» **Task statement**
The expected output is every entry that follows, reproduced exactly.

» **Information**
^^^^

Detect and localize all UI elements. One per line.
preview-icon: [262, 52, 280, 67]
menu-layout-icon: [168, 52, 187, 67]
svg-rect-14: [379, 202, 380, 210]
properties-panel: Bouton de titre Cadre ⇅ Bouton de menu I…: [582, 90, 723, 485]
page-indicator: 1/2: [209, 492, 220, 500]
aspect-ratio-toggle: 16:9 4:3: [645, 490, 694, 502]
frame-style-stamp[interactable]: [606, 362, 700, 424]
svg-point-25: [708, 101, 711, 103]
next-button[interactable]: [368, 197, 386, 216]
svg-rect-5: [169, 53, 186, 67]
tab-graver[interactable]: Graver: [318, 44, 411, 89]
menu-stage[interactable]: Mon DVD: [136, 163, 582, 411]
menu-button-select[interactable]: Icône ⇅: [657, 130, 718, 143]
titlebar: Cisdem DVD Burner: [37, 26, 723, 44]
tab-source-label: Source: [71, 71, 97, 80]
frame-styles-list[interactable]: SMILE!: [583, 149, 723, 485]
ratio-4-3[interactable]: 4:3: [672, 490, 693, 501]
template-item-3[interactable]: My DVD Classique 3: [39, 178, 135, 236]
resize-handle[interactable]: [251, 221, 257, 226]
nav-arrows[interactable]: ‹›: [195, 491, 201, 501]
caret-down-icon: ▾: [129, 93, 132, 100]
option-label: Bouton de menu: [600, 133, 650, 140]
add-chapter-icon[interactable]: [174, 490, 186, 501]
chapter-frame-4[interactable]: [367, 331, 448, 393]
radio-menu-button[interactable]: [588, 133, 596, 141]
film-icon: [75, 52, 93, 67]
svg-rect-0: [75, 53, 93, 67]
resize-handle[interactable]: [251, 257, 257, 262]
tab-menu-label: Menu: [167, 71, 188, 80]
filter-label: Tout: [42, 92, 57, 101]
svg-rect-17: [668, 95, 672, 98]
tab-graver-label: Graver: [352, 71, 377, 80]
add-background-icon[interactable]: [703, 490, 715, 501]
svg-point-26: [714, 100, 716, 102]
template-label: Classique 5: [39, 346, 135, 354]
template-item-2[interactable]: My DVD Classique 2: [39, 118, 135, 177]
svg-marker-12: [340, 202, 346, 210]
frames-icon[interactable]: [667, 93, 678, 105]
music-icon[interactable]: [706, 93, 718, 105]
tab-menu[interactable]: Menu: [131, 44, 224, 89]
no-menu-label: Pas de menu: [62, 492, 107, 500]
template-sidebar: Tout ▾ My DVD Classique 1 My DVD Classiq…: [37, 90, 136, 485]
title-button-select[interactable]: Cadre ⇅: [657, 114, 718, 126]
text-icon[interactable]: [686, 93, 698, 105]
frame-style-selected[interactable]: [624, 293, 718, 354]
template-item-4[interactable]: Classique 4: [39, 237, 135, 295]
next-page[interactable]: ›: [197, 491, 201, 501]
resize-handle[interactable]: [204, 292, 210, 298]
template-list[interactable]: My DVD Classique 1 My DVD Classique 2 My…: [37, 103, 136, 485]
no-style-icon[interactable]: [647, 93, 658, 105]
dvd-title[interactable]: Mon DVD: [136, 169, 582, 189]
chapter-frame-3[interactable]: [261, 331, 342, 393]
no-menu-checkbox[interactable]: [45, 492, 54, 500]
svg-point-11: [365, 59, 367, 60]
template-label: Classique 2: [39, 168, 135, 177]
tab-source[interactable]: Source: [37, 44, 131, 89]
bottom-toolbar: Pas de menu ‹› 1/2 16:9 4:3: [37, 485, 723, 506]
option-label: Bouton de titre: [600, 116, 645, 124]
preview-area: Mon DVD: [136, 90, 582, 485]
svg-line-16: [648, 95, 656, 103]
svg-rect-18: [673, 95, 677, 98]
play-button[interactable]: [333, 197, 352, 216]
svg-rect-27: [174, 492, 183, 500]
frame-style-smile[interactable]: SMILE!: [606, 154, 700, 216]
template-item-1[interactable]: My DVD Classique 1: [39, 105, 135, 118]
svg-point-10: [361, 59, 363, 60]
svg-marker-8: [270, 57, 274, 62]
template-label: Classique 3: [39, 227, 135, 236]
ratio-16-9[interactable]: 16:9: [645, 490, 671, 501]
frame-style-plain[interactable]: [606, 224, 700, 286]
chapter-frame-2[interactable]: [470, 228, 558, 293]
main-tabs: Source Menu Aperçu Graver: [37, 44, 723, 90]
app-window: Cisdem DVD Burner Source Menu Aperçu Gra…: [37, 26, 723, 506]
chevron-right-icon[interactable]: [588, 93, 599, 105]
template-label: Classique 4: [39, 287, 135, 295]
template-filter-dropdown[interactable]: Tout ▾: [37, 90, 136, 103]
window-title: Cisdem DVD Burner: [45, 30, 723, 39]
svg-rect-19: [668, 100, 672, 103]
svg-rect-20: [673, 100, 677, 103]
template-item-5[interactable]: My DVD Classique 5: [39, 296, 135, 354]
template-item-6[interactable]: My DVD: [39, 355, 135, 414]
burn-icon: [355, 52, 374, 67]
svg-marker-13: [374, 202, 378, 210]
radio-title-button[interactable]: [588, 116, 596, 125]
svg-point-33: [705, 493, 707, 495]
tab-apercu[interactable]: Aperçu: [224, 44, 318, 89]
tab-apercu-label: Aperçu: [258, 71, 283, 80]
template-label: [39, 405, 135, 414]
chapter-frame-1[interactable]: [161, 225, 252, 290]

^^^^

» **Expected answer**
Detect and localize all UI elements. One per line.
preview-icon: [262, 52, 280, 67]
menu-layout-icon: [168, 52, 187, 67]
svg-rect-14: [379, 202, 380, 210]
properties-panel: Bouton de titre Cadre ⇅ Bouton de menu I…: [582, 90, 723, 485]
page-indicator: 1/2: [209, 492, 220, 500]
aspect-ratio-toggle: 16:9 4:3: [645, 490, 694, 502]
frame-style-stamp[interactable]: [606, 362, 700, 424]
svg-point-25: [708, 101, 711, 103]
next-button[interactable]: [368, 197, 386, 216]
svg-rect-5: [169, 53, 186, 67]
tab-graver[interactable]: Graver: [318, 44, 411, 89]
menu-stage[interactable]: Mon DVD: [136, 163, 582, 411]
menu-button-select[interactable]: Icône ⇅: [657, 130, 718, 143]
titlebar: Cisdem DVD Burner: [37, 26, 723, 44]
tab-source-label: Source: [71, 71, 97, 80]
frame-styles-list[interactable]: SMILE!: [583, 149, 723, 485]
ratio-4-3[interactable]: 4:3: [672, 490, 693, 501]
template-item-3[interactable]: My DVD Classique 3: [39, 178, 135, 236]
resize-handle[interactable]: [251, 221, 257, 226]
nav-arrows[interactable]: ‹›: [195, 491, 201, 501]
caret-down-icon: ▾: [129, 93, 132, 100]
option-label: Bouton de menu: [600, 133, 650, 140]
add-chapter-icon[interactable]: [174, 490, 186, 501]
chapter-frame-4[interactable]: [367, 331, 448, 393]
radio-menu-button[interactable]: [588, 133, 596, 141]
film-icon: [75, 52, 93, 67]
svg-rect-0: [75, 53, 93, 67]
resize-handle[interactable]: [251, 257, 257, 262]
tab-menu-label: Menu: [167, 71, 188, 80]
filter-label: Tout: [42, 92, 57, 101]
svg-rect-17: [668, 95, 672, 98]
tab-graver-label: Graver: [352, 71, 377, 80]
add-background-icon[interactable]: [703, 490, 715, 501]
svg-point-26: [714, 100, 716, 102]
template-label: Classique 5: [39, 346, 135, 354]
template-item-2[interactable]: My DVD Classique 2: [39, 118, 135, 177]
svg-marker-12: [340, 202, 346, 210]
frames-icon[interactable]: [667, 93, 678, 105]
music-icon[interactable]: [706, 93, 718, 105]
tab-menu[interactable]: Menu: [131, 44, 224, 89]
no-menu-label: Pas de menu: [62, 492, 107, 500]
template-sidebar: Tout ▾ My DVD Classique 1 My DVD Classiq…: [37, 90, 136, 485]
title-button-select[interactable]: Cadre ⇅: [657, 114, 718, 126]
text-icon[interactable]: [686, 93, 698, 105]
frame-style-selected[interactable]: [624, 293, 718, 354]
template-item-4[interactable]: Classique 4: [39, 237, 135, 295]
next-page[interactable]: ›: [197, 491, 201, 501]
resize-handle[interactable]: [204, 292, 210, 298]
template-list[interactable]: My DVD Classique 1 My DVD Classique 2 My…: [37, 103, 136, 485]
no-style-icon[interactable]: [647, 93, 658, 105]
dvd-title[interactable]: Mon DVD: [136, 169, 582, 189]
chapter-frame-3[interactable]: [261, 331, 342, 393]
no-menu-checkbox[interactable]: [45, 492, 54, 500]
svg-point-11: [365, 59, 367, 60]
template-label: Classique 2: [39, 168, 135, 177]
tab-source[interactable]: Source: [37, 44, 131, 89]
bottom-toolbar: Pas de menu ‹› 1/2 16:9 4:3: [37, 485, 723, 506]
option-label: Bouton de titre: [600, 116, 645, 124]
preview-area: Mon DVD: [136, 90, 582, 485]
svg-line-16: [648, 95, 656, 103]
svg-rect-18: [673, 95, 677, 98]
play-button[interactable]: [333, 197, 352, 216]
svg-rect-27: [174, 492, 183, 500]
frame-style-smile[interactable]: SMILE!: [606, 154, 700, 216]
template-item-1[interactable]: My DVD Classique 1: [39, 105, 135, 118]
svg-point-10: [361, 59, 363, 60]
svg-marker-8: [270, 57, 274, 62]
template-label: Classique 3: [39, 227, 135, 236]
ratio-16-9[interactable]: 16:9: [645, 490, 671, 501]
frame-style-plain[interactable]: [606, 224, 700, 286]
chapter-frame-2[interactable]: [470, 228, 558, 293]
main-tabs: Source Menu Aperçu Graver: [37, 44, 723, 90]
app-window: Cisdem DVD Burner Source Menu Aperçu Gra…: [37, 26, 723, 506]
chevron-right-icon[interactable]: [588, 93, 599, 105]
template-label: Classique 4: [39, 287, 135, 295]
template-filter-dropdown[interactable]: Tout ▾: [37, 90, 136, 103]
window-title: Cisdem DVD Burner: [45, 30, 723, 39]
svg-rect-19: [668, 100, 672, 103]
svg-rect-20: [673, 100, 677, 103]
template-item-5[interactable]: My DVD Classique 5: [39, 296, 135, 354]
template-item-6[interactable]: My DVD: [39, 355, 135, 414]
burn-icon: [355, 52, 374, 67]
svg-marker-13: [374, 202, 378, 210]
radio-title-button[interactable]: [588, 116, 596, 125]
svg-point-33: [705, 493, 707, 495]
tab-apercu[interactable]: Aperçu: [224, 44, 318, 89]
tab-apercu-label: Aperçu: [258, 71, 283, 80]
template-label: [39, 405, 135, 414]
chapter-frame-1[interactable]: [161, 225, 252, 290]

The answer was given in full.